**TASK DESCRIPTION**. In the listing below, locate the lines bearing the word "original". Copy every one of them.

**DATA FOR ANALYSIS**.
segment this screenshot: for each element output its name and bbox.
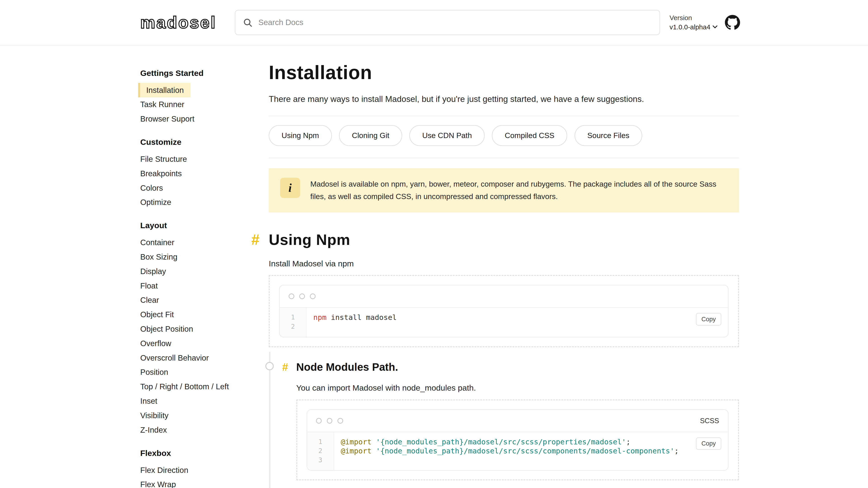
intro-text: There are many ways to install Madosel, … bbox=[269, 94, 739, 104]
main-content: Installation There are many ways to inst… bbox=[269, 45, 739, 488]
sidebar-item-flex-direction[interactable]: Flex Direction bbox=[141, 463, 269, 477]
code-text: npm install madosel bbox=[307, 308, 397, 337]
line-numbers: 1 2 3 bbox=[307, 432, 334, 470]
hash-anchor-icon[interactable]: # bbox=[282, 361, 288, 373]
sidebar-section-title: Customize bbox=[141, 137, 269, 147]
info-note: i Madosel is available on npm, yarn, bow… bbox=[269, 168, 739, 213]
sidebar-item-colors[interactable]: Colors bbox=[141, 181, 269, 195]
code-text: @import '{node_modules_path}/madosel/src… bbox=[334, 432, 679, 470]
sidebar-item-overflow[interactable]: Overflow bbox=[141, 336, 269, 351]
code-card-npm: 1 2 npm install madosel Copy bbox=[269, 275, 739, 347]
sidebar-item-inset[interactable]: Inset bbox=[141, 394, 269, 409]
sidebar-item-z-index[interactable]: Z-Index bbox=[141, 423, 269, 437]
sidebar-item-clear[interactable]: Clear bbox=[141, 293, 269, 307]
sidebar-item-installation[interactable]: Installation bbox=[138, 83, 191, 97]
sidebar-item-browser-suport[interactable]: Browser Suport bbox=[141, 112, 269, 126]
version-selector[interactable]: Version v1.0.0-alpha4 bbox=[670, 13, 718, 31]
window-dots-icon bbox=[316, 418, 343, 424]
github-icon bbox=[725, 15, 740, 30]
sidebar-item-flex-wrap[interactable]: Flex Wrap bbox=[141, 477, 269, 488]
section-lead: Install Madosel via npm bbox=[269, 259, 739, 268]
line-numbers: 1 2 bbox=[280, 308, 307, 337]
sidebar-section-flexbox: Flexbox Flex Direction Flex Wrap Flex Fl… bbox=[141, 449, 269, 488]
search-input[interactable] bbox=[258, 18, 652, 27]
code-body: 1 2 3 @import '{node_modules_path}/mados… bbox=[307, 432, 728, 470]
section-title: Using Npm bbox=[269, 231, 350, 248]
sidebar-item-file-structure[interactable]: File Structure bbox=[141, 152, 269, 166]
subsection-node-modules-path: # Node Modules Path. You can import Mado… bbox=[269, 361, 739, 488]
sidebar-item-object-position[interactable]: Object Position bbox=[141, 322, 269, 336]
sidebar-item-task-runner[interactable]: Task Runner bbox=[141, 97, 269, 112]
subsection-heading: # Node Modules Path. bbox=[296, 361, 739, 373]
pill-cloning-git[interactable]: Cloning Git bbox=[339, 125, 402, 146]
version-label: Version bbox=[670, 13, 718, 22]
page: madosel Version v1.0.0-alpha4 bbox=[0, 0, 868, 488]
top-navbar: madosel Version v1.0.0-alpha4 bbox=[0, 0, 868, 45]
info-icon: i bbox=[280, 178, 300, 198]
copy-button[interactable]: Copy bbox=[696, 313, 721, 326]
info-note-text: Madosel is available on npm, yarn, bower… bbox=[310, 178, 728, 203]
search-box bbox=[235, 10, 660, 35]
subsection-title: Node Modules Path. bbox=[296, 361, 398, 373]
sidebar-item-visibility[interactable]: Visibility bbox=[141, 409, 269, 423]
sidebar-section-title: Flexbox bbox=[141, 449, 269, 458]
sidebar-item-float[interactable]: Float bbox=[141, 279, 269, 293]
sidebar-item-container[interactable]: Container bbox=[141, 235, 269, 250]
chevron-down-icon bbox=[712, 25, 717, 29]
github-link[interactable] bbox=[725, 15, 740, 30]
subsection-lead: You can import Madosel with node_modules… bbox=[296, 383, 739, 393]
version-value: v1.0.0-alpha4 bbox=[670, 23, 710, 32]
sidebar-item-optimize[interactable]: Optimize bbox=[141, 195, 269, 210]
pill-using-npm[interactable]: Using Npm bbox=[269, 125, 332, 146]
sidebar-item-overscroll-behavior[interactable]: Overscroll Behavior bbox=[141, 351, 269, 365]
sidebar-item-object-fit[interactable]: Object Fit bbox=[141, 307, 269, 322]
page-title: Installation bbox=[269, 62, 739, 84]
pill-use-cdn-path[interactable]: Use CDN Path bbox=[409, 125, 485, 146]
divider bbox=[269, 116, 739, 116]
section-heading-using-npm: # Using Npm bbox=[269, 231, 739, 248]
hash-anchor-icon[interactable]: # bbox=[251, 231, 259, 248]
window-dots-icon bbox=[289, 293, 315, 299]
copy-button[interactable]: Copy bbox=[696, 437, 721, 450]
divider bbox=[269, 158, 739, 158]
pill-source-files[interactable]: Source Files bbox=[575, 125, 642, 146]
sidebar-section-customize: Customize File Structure Breakpoints Col… bbox=[141, 137, 269, 210]
code-window-header: SCSS bbox=[307, 410, 728, 432]
sidebar-section-title: Gettings Started bbox=[141, 68, 269, 78]
code-language-label: SCSS bbox=[700, 417, 719, 425]
search-icon bbox=[243, 18, 252, 27]
sidebar-item-display[interactable]: Display bbox=[141, 264, 269, 279]
pill-compiled-css[interactable]: Compiled CSS bbox=[492, 125, 567, 146]
sidebar-item-position[interactable]: Position bbox=[141, 365, 269, 380]
sidebar-item-breakpoints[interactable]: Breakpoints bbox=[141, 166, 269, 181]
install-method-pills: Using Npm Cloning Git Use CDN Path Compi… bbox=[269, 125, 739, 146]
sidebar-item-top-right-bottom-left[interactable]: Top / Right / Bottom / Left bbox=[141, 380, 269, 394]
code-body: 1 2 npm install madosel Copy bbox=[280, 308, 728, 337]
code-card-scss: SCSS 1 2 3 @import '{node_modules_path}/… bbox=[296, 399, 739, 480]
timeline-node-icon bbox=[266, 362, 274, 370]
sidebar: Gettings Started Installation Task Runne… bbox=[141, 45, 269, 488]
sidebar-section-layout: Layout Container Box Sizing Display Floa… bbox=[141, 221, 269, 437]
sidebar-section-getting-started: Gettings Started Installation Task Runne… bbox=[141, 68, 269, 126]
logo[interactable]: madosel bbox=[141, 13, 217, 32]
sidebar-section-title: Layout bbox=[141, 221, 269, 230]
sidebar-item-box-sizing[interactable]: Box Sizing bbox=[141, 250, 269, 264]
code-window-header bbox=[280, 285, 728, 308]
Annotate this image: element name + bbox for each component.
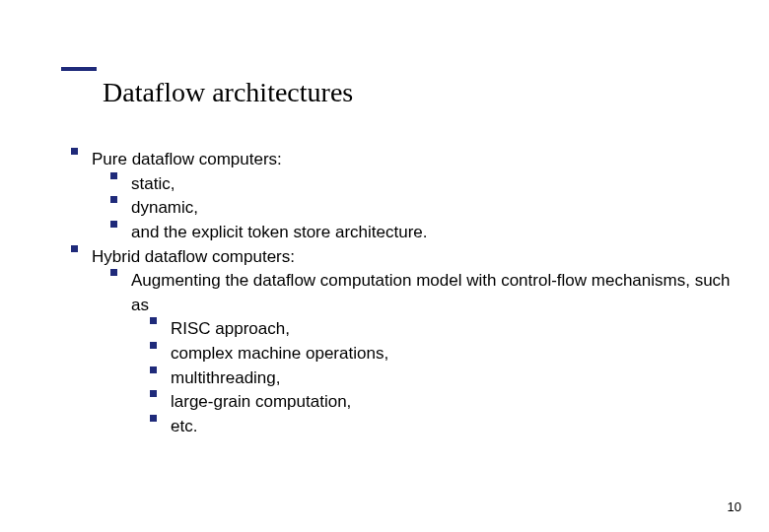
list-item-label: and the explicit token store architectur… — [131, 221, 739, 245]
list-item-label: Hybrid dataflow computers: — [92, 245, 739, 270]
outline-list: Pure dataflow computers: static, dynamic… — [71, 148, 739, 439]
square-bullet-icon — [110, 269, 117, 276]
list-item-label: multithreading, — [171, 366, 739, 391]
square-bullet-icon — [150, 366, 157, 373]
square-bullet-icon — [150, 415, 157, 422]
list-item-label: etc. — [171, 415, 739, 439]
square-bullet-icon — [150, 390, 157, 397]
list-item: multithreading, — [150, 366, 739, 391]
square-bullet-icon — [71, 245, 78, 252]
square-bullet-icon — [110, 196, 117, 203]
list-item: and the explicit token store architectur… — [110, 221, 739, 245]
square-bullet-icon — [71, 148, 78, 155]
list-item-label: Pure dataflow computers: — [92, 148, 739, 172]
list-item-label: complex machine operations, — [171, 342, 739, 366]
list-item-label: static, — [131, 172, 739, 197]
square-bullet-icon — [110, 172, 117, 179]
square-bullet-icon — [150, 342, 157, 349]
list-item-label: RISC approach, — [171, 317, 739, 342]
page-number: 10 — [728, 499, 741, 514]
list-item-label: Augmenting the dataflow computation mode… — [131, 269, 739, 317]
square-bullet-icon — [110, 221, 117, 228]
list-item-label: large-grain computation, — [171, 390, 739, 415]
list-item: etc. — [150, 415, 739, 439]
title-accent-bar — [61, 67, 97, 71]
list-item: RISC approach, — [150, 317, 739, 342]
title-block: Dataflow architectures — [61, 67, 353, 108]
slide-body: Pure dataflow computers: static, dynamic… — [71, 148, 739, 439]
list-item: dynamic, — [110, 196, 739, 221]
list-item: static, — [110, 172, 739, 197]
list-item-label: dynamic, — [131, 196, 739, 221]
list-item: large-grain computation, — [150, 390, 739, 415]
list-item: Hybrid dataflow computers: — [71, 245, 739, 270]
square-bullet-icon — [150, 317, 157, 324]
list-item: complex machine operations, — [150, 342, 739, 366]
slide-title: Dataflow architectures — [103, 77, 353, 108]
list-item: Augmenting the dataflow computation mode… — [110, 269, 739, 317]
list-item: Pure dataflow computers: — [71, 148, 739, 172]
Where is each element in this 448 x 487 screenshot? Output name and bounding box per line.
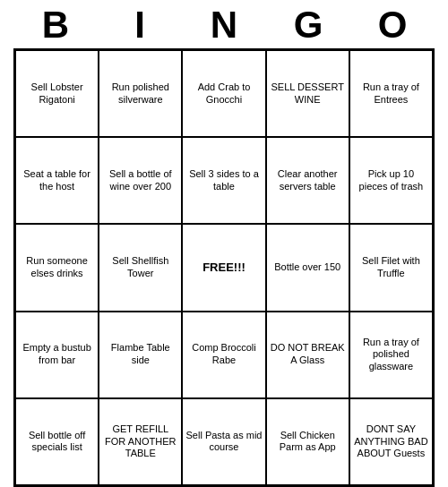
bingo-cell-0: Sell Lobster Rigatoni: [15, 50, 99, 137]
bingo-cell-9: Pick up 10 pieces of trash: [349, 137, 433, 224]
bingo-cell-7: Sell 3 sides to a table: [182, 137, 265, 224]
bingo-cell-23: Sell Chicken Parm as App: [266, 398, 349, 485]
bingo-letter-I: I: [100, 4, 179, 47]
bingo-cell-3: SELL DESSERT WINE: [266, 50, 349, 137]
bingo-cell-18: DO NOT BREAK A Glass: [266, 312, 349, 398]
bingo-cell-16: Flambe Table side: [99, 312, 182, 398]
bingo-cell-14: Sell Filet with Truffle: [349, 224, 433, 311]
bingo-cell-1: Run polished silverware: [99, 50, 182, 137]
bingo-letter-N: N: [185, 4, 263, 47]
bingo-cell-17: Comp Broccoli Rabe: [182, 312, 265, 398]
bingo-cell-22: Sell Pasta as mid course: [182, 398, 265, 485]
bingo-cell-21: GET REFILL FOR ANOTHER TABLE: [99, 398, 182, 485]
bingo-letter-G: G: [269, 4, 348, 47]
bingo-cell-8: Clear another servers table: [266, 137, 349, 224]
bingo-cell-10: Run someone elses drinks: [15, 224, 99, 311]
bingo-cell-19: Run a tray of polished glassware: [349, 312, 433, 398]
bingo-grid: Sell Lobster RigatoniRun polished silver…: [13, 48, 435, 487]
bingo-cell-12: FREE!!!: [182, 224, 265, 311]
bingo-cell-20: Sell bottle off specials list: [15, 398, 99, 485]
bingo-cell-13: Bottle over 150: [266, 224, 349, 311]
bingo-header: BINGO: [13, 0, 435, 48]
bingo-cell-11: Sell Shellfish Tower: [99, 224, 182, 311]
bingo-cell-15: Empty a bustub from bar: [15, 312, 99, 398]
bingo-letter-B: B: [16, 4, 95, 47]
bingo-cell-6: Sell a bottle of wine over 200: [99, 137, 182, 224]
bingo-cell-2: Add Crab to Gnocchi: [182, 50, 265, 137]
bingo-letter-O: O: [353, 4, 432, 47]
bingo-cell-24: DONT SAY ANYTHING BAD ABOUT Guests: [349, 398, 433, 485]
bingo-cell-4: Run a tray of Entrees: [349, 50, 433, 137]
bingo-cell-5: Seat a table for the host: [15, 137, 99, 224]
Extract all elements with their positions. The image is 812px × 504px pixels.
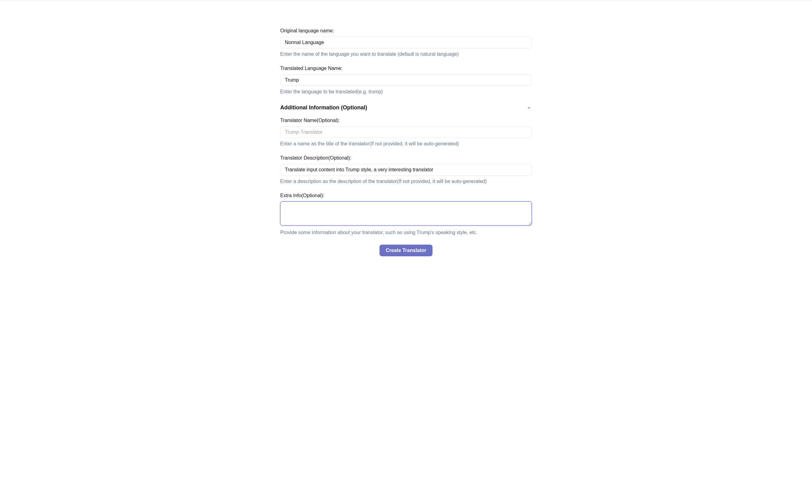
translator-description-group: Translator Description(Optional): Enter … (280, 155, 532, 184)
original-language-hint: Enter the name of the language you want … (280, 51, 532, 57)
translator-description-label: Translator Description(Optional): (280, 155, 532, 161)
extra-info-hint: Provide some information about your tran… (280, 230, 532, 235)
additional-info-title: Additional Information (Optional) (280, 104, 367, 111)
create-translator-button[interactable]: Create Translator (379, 245, 433, 256)
translated-language-input[interactable] (280, 74, 532, 86)
additional-info-header[interactable]: Additional Information (Optional) (280, 104, 532, 111)
extra-info-group: Extra Info(Optional): Provide some infor… (280, 193, 532, 235)
translator-name-group: Translator Name(Optional): Enter a name … (280, 118, 532, 147)
translator-description-hint: Enter a description as the description o… (280, 179, 532, 184)
translated-language-group: Translated Language Name: Enter the lang… (280, 66, 532, 95)
translator-description-input[interactable] (280, 164, 532, 176)
extra-info-label: Extra Info(Optional): (280, 193, 532, 198)
original-language-label: Original language name: (280, 28, 532, 34)
translator-name-input[interactable] (280, 126, 532, 138)
chevron-up-icon (526, 105, 532, 111)
original-language-group: Original language name: Enter the name o… (280, 28, 532, 57)
translated-language-label: Translated Language Name: (280, 66, 532, 71)
submit-container: Create Translator (280, 245, 532, 256)
translator-name-label: Translator Name(Optional): (280, 118, 532, 123)
original-language-input[interactable] (280, 37, 532, 48)
extra-info-textarea[interactable] (280, 201, 532, 226)
translated-language-hint: Enter the language to be translated(e.g.… (280, 89, 532, 95)
translator-name-hint: Enter a name as the title of the transla… (280, 141, 532, 147)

**WRITTEN REPLY**.
original-language-hint: Enter the name of the language you want … (280, 51, 532, 57)
original-language-label: Original language name: (280, 28, 532, 34)
original-language-group: Original language name: Enter the name o… (280, 28, 532, 57)
original-language-input[interactable] (280, 37, 532, 48)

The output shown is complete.